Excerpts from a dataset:
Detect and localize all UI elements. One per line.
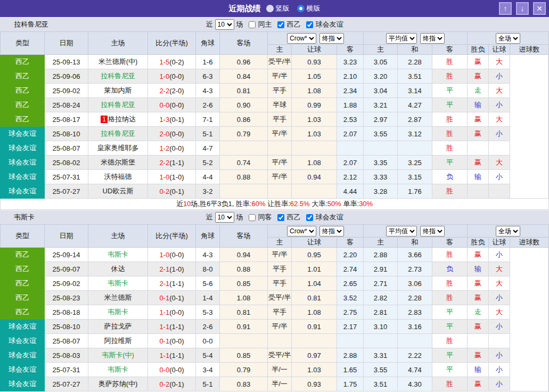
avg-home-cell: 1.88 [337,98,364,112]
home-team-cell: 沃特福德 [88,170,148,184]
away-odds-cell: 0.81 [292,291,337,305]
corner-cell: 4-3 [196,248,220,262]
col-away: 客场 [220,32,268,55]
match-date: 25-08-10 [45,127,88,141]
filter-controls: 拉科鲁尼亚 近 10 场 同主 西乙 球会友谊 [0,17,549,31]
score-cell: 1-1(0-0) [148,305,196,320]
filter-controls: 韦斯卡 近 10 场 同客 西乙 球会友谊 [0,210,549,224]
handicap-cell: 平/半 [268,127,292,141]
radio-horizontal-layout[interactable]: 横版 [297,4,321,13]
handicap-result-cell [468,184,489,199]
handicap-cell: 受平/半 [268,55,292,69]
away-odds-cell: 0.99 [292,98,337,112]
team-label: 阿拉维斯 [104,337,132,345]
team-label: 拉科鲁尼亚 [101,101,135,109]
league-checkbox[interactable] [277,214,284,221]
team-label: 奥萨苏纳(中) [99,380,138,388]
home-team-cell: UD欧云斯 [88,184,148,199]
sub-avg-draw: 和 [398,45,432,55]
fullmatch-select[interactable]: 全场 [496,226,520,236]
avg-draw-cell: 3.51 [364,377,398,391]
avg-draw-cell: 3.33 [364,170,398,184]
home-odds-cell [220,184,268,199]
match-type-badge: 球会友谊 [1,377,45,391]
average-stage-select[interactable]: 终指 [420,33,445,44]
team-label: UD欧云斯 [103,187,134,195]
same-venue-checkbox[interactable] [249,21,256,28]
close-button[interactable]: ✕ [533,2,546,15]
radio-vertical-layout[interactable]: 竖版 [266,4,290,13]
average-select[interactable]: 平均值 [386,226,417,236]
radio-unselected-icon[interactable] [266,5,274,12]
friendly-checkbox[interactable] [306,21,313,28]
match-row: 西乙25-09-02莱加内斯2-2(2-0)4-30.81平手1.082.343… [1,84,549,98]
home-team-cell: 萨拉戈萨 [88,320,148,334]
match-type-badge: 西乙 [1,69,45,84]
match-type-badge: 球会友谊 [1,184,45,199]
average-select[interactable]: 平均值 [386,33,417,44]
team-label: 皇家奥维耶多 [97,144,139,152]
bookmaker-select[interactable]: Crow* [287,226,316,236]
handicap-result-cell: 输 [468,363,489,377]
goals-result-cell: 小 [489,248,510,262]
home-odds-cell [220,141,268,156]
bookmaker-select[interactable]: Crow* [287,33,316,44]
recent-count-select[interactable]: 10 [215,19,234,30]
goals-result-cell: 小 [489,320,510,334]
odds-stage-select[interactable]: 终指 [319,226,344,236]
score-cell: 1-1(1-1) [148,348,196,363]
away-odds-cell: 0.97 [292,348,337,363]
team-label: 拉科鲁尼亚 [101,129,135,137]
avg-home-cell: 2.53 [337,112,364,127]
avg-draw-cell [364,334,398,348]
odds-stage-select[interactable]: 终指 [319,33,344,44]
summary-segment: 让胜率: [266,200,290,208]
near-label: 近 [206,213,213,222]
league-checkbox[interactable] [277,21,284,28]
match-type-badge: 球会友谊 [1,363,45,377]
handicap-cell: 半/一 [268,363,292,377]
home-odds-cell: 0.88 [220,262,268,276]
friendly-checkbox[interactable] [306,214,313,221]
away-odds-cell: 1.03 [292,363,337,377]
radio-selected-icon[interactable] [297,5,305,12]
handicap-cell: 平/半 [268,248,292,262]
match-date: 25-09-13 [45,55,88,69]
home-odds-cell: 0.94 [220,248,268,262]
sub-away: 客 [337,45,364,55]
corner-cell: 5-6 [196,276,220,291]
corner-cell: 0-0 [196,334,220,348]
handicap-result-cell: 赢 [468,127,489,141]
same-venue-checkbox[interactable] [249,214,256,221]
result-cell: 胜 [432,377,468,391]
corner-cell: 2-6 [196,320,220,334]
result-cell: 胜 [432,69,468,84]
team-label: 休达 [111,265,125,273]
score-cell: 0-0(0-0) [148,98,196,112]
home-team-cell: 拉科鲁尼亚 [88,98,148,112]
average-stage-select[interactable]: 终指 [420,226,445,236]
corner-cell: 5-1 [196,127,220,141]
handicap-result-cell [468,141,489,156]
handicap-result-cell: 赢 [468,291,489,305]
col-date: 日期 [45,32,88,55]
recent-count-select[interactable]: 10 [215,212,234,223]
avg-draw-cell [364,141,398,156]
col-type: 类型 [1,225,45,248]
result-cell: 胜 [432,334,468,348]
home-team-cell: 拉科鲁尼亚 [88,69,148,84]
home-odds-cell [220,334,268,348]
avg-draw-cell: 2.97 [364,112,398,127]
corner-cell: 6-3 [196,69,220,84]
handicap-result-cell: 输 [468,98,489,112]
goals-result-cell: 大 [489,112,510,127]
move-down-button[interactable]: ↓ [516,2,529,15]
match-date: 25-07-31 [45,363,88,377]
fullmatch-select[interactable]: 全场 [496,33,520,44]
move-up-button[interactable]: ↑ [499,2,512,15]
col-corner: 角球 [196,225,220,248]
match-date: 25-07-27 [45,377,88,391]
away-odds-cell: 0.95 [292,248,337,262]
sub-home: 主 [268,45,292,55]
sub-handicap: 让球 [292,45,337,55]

▶ [Work required] Copy all lines from the data that hold the word "corner".

▶ [Answer to the problem]
corner-cell: 4-3 [196,248,220,262]
corner-cell: 5-6 [196,276,220,291]
corner-cell: 0-0 [196,334,220,348]
corner-cell: 2-6 [196,320,220,334]
corner-cell: 5-1 [196,127,220,141]
corner-cell: 6-3 [196,69,220,84]
col-corner: 角球 [196,225,220,248]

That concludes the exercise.